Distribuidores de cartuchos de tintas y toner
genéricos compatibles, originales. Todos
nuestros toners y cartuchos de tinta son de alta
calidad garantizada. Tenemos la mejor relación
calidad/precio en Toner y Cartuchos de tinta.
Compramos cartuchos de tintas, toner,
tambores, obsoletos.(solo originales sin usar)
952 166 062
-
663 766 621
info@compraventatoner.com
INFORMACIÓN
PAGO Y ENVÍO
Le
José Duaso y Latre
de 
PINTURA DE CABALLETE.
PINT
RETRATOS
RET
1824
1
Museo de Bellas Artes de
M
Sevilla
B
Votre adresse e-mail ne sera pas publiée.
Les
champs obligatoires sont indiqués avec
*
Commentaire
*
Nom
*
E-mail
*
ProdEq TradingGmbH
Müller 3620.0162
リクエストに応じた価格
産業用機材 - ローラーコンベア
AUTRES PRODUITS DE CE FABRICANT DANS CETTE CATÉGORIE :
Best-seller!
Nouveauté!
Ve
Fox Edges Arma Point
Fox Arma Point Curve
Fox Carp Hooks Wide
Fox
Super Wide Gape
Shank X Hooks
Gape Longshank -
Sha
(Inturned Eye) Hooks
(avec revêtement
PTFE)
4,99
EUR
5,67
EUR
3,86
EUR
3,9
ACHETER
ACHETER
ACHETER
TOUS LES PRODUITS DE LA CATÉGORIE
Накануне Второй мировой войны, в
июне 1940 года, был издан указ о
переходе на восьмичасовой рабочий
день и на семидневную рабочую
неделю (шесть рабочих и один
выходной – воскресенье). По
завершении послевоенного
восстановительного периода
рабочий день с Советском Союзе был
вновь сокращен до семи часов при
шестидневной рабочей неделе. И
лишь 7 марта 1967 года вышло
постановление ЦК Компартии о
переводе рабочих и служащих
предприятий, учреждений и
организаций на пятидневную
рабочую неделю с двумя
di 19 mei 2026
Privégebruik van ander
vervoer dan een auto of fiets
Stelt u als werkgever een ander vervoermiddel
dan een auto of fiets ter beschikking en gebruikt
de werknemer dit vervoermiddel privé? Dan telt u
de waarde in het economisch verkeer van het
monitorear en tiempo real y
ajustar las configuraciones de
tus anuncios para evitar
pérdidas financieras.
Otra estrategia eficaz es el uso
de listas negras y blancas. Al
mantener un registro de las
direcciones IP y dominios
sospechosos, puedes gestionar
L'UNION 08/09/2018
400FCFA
================
EXERCISE PROMPT |
Restate word for word the lines of the data above, starting at the line containing "calidad garantizada. Tenemos" and ending at the line containing "Commentaire", both included, and nothing more.

SOLUTION |
calidad garantizada. Tenemos la mejor relación
calidad/precio en Toner y Cartuchos de tinta.
Compramos cartuchos de tintas, toner,
tambores, obsoletos.(solo originales sin usar)
952 166 062
-
663 766 621
info@compraventatoner.com
INFORMACIÓN
PAGO Y ENVÍO
Le
José Duaso y Latre
de 
PINTURA DE CABALLETE.
PINT
RETRATOS
RET
1824
1
Museo de Bellas Artes de
M
Sevilla
B
Votre adresse e-mail ne sera pas publiée.
Les
champs obligatoires sont indiqués avec
*
Commentaire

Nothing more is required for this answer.